» **TASK INSTRUCTIONS**
Work through the records that follow and return each line containing the word "Ihre".

» **MATERIAL PROVIDED**
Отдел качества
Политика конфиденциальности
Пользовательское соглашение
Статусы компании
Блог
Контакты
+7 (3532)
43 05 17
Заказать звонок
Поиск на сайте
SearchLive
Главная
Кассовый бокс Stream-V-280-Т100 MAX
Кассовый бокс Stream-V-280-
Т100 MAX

==

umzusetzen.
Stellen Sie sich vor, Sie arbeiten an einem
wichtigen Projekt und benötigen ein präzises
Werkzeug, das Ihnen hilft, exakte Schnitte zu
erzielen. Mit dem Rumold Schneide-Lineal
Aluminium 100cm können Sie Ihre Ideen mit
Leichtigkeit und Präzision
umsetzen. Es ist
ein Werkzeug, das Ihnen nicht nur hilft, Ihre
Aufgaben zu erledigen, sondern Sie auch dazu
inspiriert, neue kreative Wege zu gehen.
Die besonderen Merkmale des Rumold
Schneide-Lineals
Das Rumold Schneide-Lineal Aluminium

» **RESPONSE TO THIS TASK**
Aluminium 100cm können Sie Ihre Ideen mit
ein Werkzeug, das Ihnen nicht nur hilft, Ihre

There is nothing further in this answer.